* [MATERIAL FOR THE TASK]
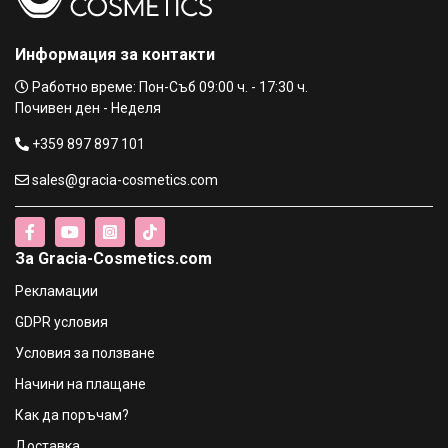
+ Kутия за инструменти
€22.96 / 44.91 лв.
Информация за контакти
STR8 ORIGINAL Комплект Тоалетна вода, 100 мл + Део
Работно време: Пон-Съб 09:00 ч. - 17:30 ч.
спрей, 150мл + Раница
Почивен ден - Неделя
€15.29 / 29.90 лв.
+359 897 897 101
sales@gracia-cosmetics.com
STR8 RED CODE Kомплект Тоалетна вода, 100 мл + Део
спрей, 150 мл + Раница
€15.29 / 29.90 лв.
За Gracia-Cosmetics.com
STR8 FR34K Kомплект Тоалетна вода, 100 мл + Део
Рекламации
спрей, 150 мл + Раница
€15.29 / 29.90 лв.
GDPR условия
Условия за ползване
STR8 Original Козметичен комплект - Дезодорант, 150
Начини на плащане
ml + Афтършейв, 50 ml
€9.16 / 17.92 лв.
Как да поръчам?
Доставка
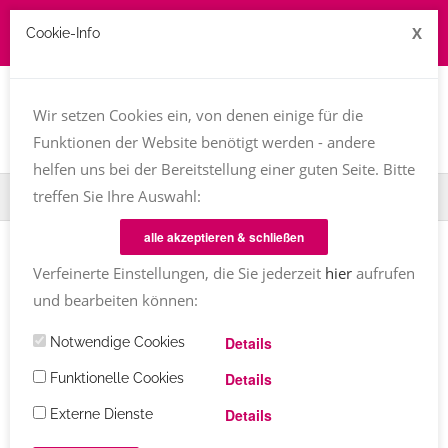
X
Cookie-Info
Job zu vergeben? kontakt@texttreff.de
Togg
navi
Wir setzen Cookies ein, von denen einige für die
Funktionen der Website benötigt werden - andere
helfen uns bei der Bereitstellung einer guten Seite. Bitte
treffen Sie Ihre Auswahl:
Home
Fachfrauenmarkt
Veranstaltungen
alle akzeptieren & schließen
Verfeinerte Einstellungen, die Sie jederzeit
hier
aufrufen
und bearbeiten können:
Texttreff-Fachfrauenmarkt
Details
Notwendige Cookies
Übersicht
/ Veranstaltungen
Details
Funktionelle Cookies
Details
Externe Dienste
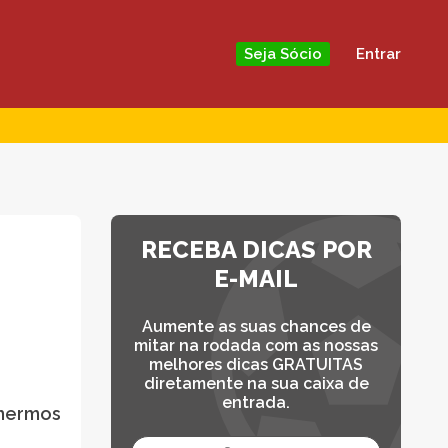
Entrar
Seja Sócio
RECEBA DICAS POR
E-MAIL
Aumente as suas chances de
mitar na rodada com as nossas
melhores dicas GRATUITAS
diretamente na sua caixa de
entrada.
lhermos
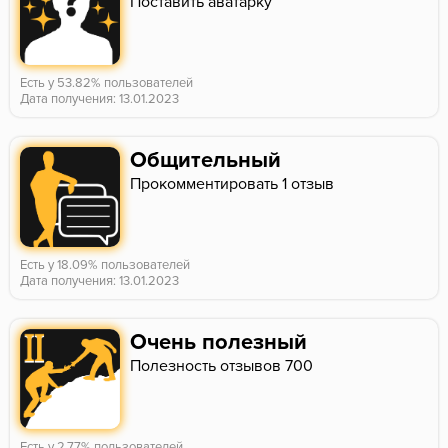
Поставить аватарку
Есть у 53.82% пользователей
Дата получения: 13.01.2023
Общительный
Прокомментировать 1 отзыв
Есть у 18.09% пользователей
Дата получения: 13.01.2023
Очень полезный
Полезность отзывов 700
Есть у 2.77% пользователей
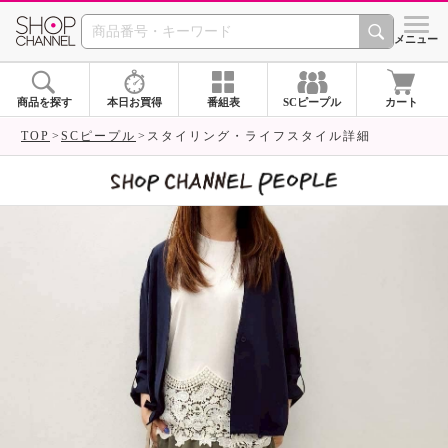
SHOP CHANNEL 
メニュー
商品を探す
本日お買得
番組表
SCピープル
カート
TOP
SCピープル
スタイリング・ライフスタイル詳細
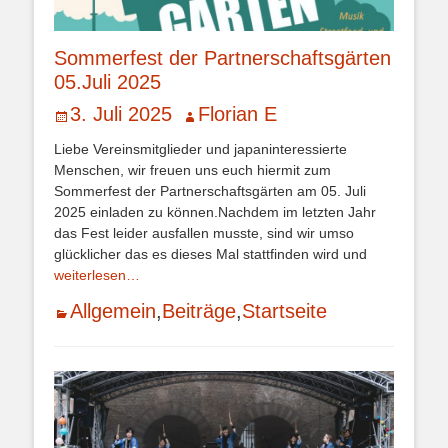
Sommerfest der Partnerschaftsgärten
05.Juli 2025
Veröffentlicht
Autor
3. Juli 2025
Florian E
am
Liebe Vereinsmitglieder und japaninteressierte
Menschen, wir freuen uns euch hiermit zum
Sommerfest der Partnerschaftsgärten am 05. Juli
2025 einladen zu können.Nachdem im letzten Jahr
das Fest leider ausfallen musste, sind wir umso
glücklicher das es dieses Mal stattfinden wird und
weiterlesen…
Kategorien
Allgemein
,
Beiträge
,
Startseite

* [TRY IT]
Where does the string "вода" appear in the records above? Show every line that holds it.

* [ANSWER TO THE PROBLEM]
STR8 ORIGINAL Комплект Тоалетна вода, 100 мл + Део
STR8 RED CODE Kомплект Тоалетна вода, 100 мл + Део
STR8 FR34K Kомплект Тоалетна вода, 100 мл + Део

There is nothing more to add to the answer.